Hüls-Unternehmensgruppe

Geschäftsbetrieb von Halco wird eingestellt

Konzentration auf Hülsta: Um sich künftig noch mehr als bisher auf die Dachmarke fokussieren zu können, hat die Hüls Unternehmensgruppe jetzt entschieden, den Geschäftsbetrieb der Halco GmbH, die Möbel und Möbelbauteile in Auftragsfertigung für Drittkunden produziert, einzustellen. Darüber hat Paul Jähn, Chief Executive Officer (CEO) der Hüls AG & Co. KG, heute die Belegschaft der Halco GmbH in Coesfeld informiert.

„Die Hüls-Gruppe befindet sich in einem herausfordernden Markt mitten im Umbruch“, so Jähn. „Unser erklärtes Ziel ist es, die Wettbewerbsfähigkeit von Hülsta zu festigen und zu stärken. Indem wir uns auf unseren Hülsta-Stammsitz in Stadtlohn konzentrieren und die Halco Standorte in Coesfeld und Stadtlohn aufgeben, optimieren wir unsere Wertschöpfungsstruktur und -tiefe und investieren in weitere Produktivität“.
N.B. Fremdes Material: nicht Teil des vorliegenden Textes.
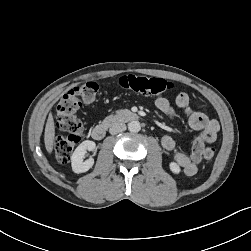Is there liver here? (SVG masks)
I'll list each match as a JSON object with an SVG mask.
<instances>
[{
	"mask_svg": "<svg viewBox=\"0 0 251 251\" xmlns=\"http://www.w3.org/2000/svg\"><path fill=\"white\" fill-rule=\"evenodd\" d=\"M54 137H55V126H54L53 116L50 113L46 122L45 133H44L45 148L49 154H51L53 150Z\"/></svg>",
	"mask_w": 251,
	"mask_h": 251,
	"instance_id": "1",
	"label": "liver"
}]
</instances>
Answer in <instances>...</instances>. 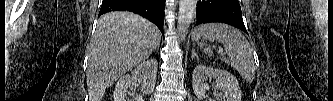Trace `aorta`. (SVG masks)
<instances>
[{
    "mask_svg": "<svg viewBox=\"0 0 333 101\" xmlns=\"http://www.w3.org/2000/svg\"><path fill=\"white\" fill-rule=\"evenodd\" d=\"M195 8L196 0H180L177 30L181 40H184L188 33Z\"/></svg>",
    "mask_w": 333,
    "mask_h": 101,
    "instance_id": "obj_1",
    "label": "aorta"
}]
</instances>
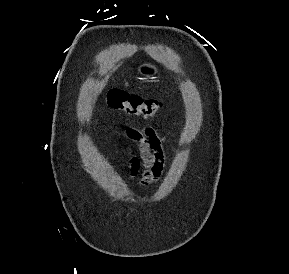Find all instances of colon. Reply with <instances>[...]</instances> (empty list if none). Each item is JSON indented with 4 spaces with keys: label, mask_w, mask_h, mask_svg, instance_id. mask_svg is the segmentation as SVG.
Masks as SVG:
<instances>
[{
    "label": "colon",
    "mask_w": 289,
    "mask_h": 274,
    "mask_svg": "<svg viewBox=\"0 0 289 274\" xmlns=\"http://www.w3.org/2000/svg\"><path fill=\"white\" fill-rule=\"evenodd\" d=\"M105 99L113 109L144 118L153 117L163 106L160 100L143 98L117 89L108 91Z\"/></svg>",
    "instance_id": "obj_1"
}]
</instances>
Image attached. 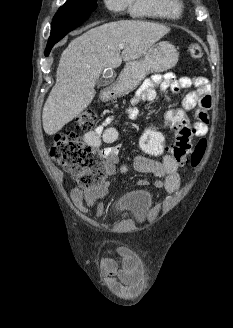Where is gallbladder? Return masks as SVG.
Returning <instances> with one entry per match:
<instances>
[{
  "instance_id": "obj_1",
  "label": "gallbladder",
  "mask_w": 233,
  "mask_h": 328,
  "mask_svg": "<svg viewBox=\"0 0 233 328\" xmlns=\"http://www.w3.org/2000/svg\"><path fill=\"white\" fill-rule=\"evenodd\" d=\"M109 83V80L106 79L105 77H100L98 80V85L99 86H104L107 85Z\"/></svg>"
}]
</instances>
Begründet wird die Entscheidung damit, dass diese „nach Abwägung sämtlicher Handlungsoptionen“ für die Hülsta-Werke zu einer besseren Wertschöpfung, besserer Auslastung und besserer Produktivität führt, heißt es aus Stadtlohn. Mit der IG Metall und den gewählten Arbeitnehmervertretern werden derzeit kurzfristig Verhandlungen für einen Interessenausgleich für gut 200 Beschäftigte aufgenommen. Ziel ist es, bei Halco bis längstens Mitte des Jahres 2019 auszuproduzieren.
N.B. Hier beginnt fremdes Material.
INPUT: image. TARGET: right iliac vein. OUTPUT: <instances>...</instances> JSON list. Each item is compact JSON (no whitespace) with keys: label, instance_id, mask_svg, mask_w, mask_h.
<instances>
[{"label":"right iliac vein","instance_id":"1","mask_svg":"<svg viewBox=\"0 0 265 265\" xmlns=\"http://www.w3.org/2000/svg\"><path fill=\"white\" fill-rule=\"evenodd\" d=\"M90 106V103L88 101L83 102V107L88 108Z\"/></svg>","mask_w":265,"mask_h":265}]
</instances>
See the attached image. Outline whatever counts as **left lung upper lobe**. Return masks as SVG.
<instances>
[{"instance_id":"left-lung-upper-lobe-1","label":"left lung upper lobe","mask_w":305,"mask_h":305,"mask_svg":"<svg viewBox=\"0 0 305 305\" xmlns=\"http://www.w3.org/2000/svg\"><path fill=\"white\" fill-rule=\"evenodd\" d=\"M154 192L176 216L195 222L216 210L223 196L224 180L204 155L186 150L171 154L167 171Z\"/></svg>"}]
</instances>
„Der Hülsta-Stammsitz in Stadtlohn wird nachhaltig gestärkt“, so Jähn weiter. „Mit diesen Maßnahmen befinden wir uns im Bereich der internen Herausforderungen auf der Zielgeraden, um das Markenkonzept von Hülsta weitgehend auszubauen und allen relevanten Vertriebskanälen ein zielgruppenorientiertes Produktportfolio anzubieten – auch im Objektgeschäft“.

Erst kurz vor den Messen in Ostwestfalen, Mitte September, hatte sich die Hüls-Gruppe von Loddenkemper und Femira getrennt. Beide Firmen wurden von Wiemann übernommen.